The tough wars fought by Marcus Aurelius against the Marcomanni and Quadi are generally portrayed as the first warning signs of this shift in German society. The threat from the barbarians was now greater and it revealed fundamental weaknesses in the defences of the Roman frontiers. The army was dispersed around the perimeter of the empire, so that once an enemy broke through there was no central reserve to cope with it. Furthermore, the difficulties encountered in dealing with barbarian attacks on the Danube so soon after the invasion of Parthia are seen as indications that the Romans had great difficulty fighting two major wars in quick succession.

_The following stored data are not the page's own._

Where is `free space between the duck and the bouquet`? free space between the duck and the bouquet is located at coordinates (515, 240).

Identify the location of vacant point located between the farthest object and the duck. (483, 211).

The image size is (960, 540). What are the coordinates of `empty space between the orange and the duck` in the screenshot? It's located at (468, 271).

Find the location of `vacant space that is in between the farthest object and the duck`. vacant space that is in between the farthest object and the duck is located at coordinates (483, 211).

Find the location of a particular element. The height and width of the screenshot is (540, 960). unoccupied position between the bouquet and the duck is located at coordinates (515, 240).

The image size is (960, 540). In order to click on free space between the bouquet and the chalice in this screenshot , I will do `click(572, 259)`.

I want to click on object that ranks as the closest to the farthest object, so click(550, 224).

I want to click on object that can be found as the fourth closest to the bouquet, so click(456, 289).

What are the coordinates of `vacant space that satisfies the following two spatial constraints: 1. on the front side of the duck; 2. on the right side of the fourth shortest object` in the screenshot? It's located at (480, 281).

All of this is dubious. The Marcomanni had been seen as a major threat by Augustus when they and neighbouring tribes had united under a strong king. It may well be that one or more similarly charismatic leaders had appeared amongst them again. A similar pattern is observable with the Dacians, who were perceived as a great threat in Julius Caesar's time, but then disappear until the later first century when another strong king emerged. It is true that during the Marcomannic Wars one raiding army got as far as Italy, but this was never repeated. A rather more important factor in the weakness of Rome's defences at this time was not the slow return of troops from the eastern war, but rather the plague that came with them. The impact of this on the army was not simply a question of the men who died, although sources do suggest that there were very many of these in the crowded barracks. As important were the many who must have fallen sick and the extreme difficulty of carrying on normal training in the midst of an epidemic. Some attacks penetrated the frontiers and, as usual, their success encouraged other chieftains to emulate them. The Roman army was in a poor state and struggled to deal with the problem. Yet in time it did so, although at the cost of a great effort and considerable resources. No territory was lost, and there was even talk of creating new provinces.''
There is no record of major fighting along this frontier for well over a generation after the end of these wars. Caracalla spent some time on the Rhine, and Alexander was there when he was murdered. Maximinus spent much of his reign campaigning there and on the Danubian frontier, but also recruited large numbers of German warriors to strengthen his army when he marched on Italy in 238. Soon afterwards Goths and Carpi launched raids across the Danube. For a while the former were bribed to keep the peace, but this payment was stopped either under Gordian or Philip. Predictably, this provoked a renewed burst of raiding from 243 onwards. Philip had to go in person to the region to restore the situation. In 248 the Quadi and Sarmatian Iazyges - familiar names from Marcus Aurelius' campaigns - attacked Pannonia, and their success encouraged a renewed onslaught from the Goths. Decius was sent to deal with the problem and instead made himself emperor. He soon had to return to the Danube, fighting the campaigns that eventually led to his death at Abrittus.''
The new emperor Gallus bought the Goths off, promising them an annual subsidy and allowing them to withdraw, taking their plunder and captives with them. He was far more worried about internal rivals and hastened to Italy. In 253 the man he left as governor of Moesia, Aemilianus, seems to have attacked some Goths and won a victory. The success prompted him to lead off another great chunk of the frontier army in a bid for the throne. Both Gallus and Aemilianus were dead within a matter of months, but the weakness of the frontier defences prompted a new surge of raiding. Cniva's band of Goths were again involved and may have been one of the groups that reached as far as Macedonia."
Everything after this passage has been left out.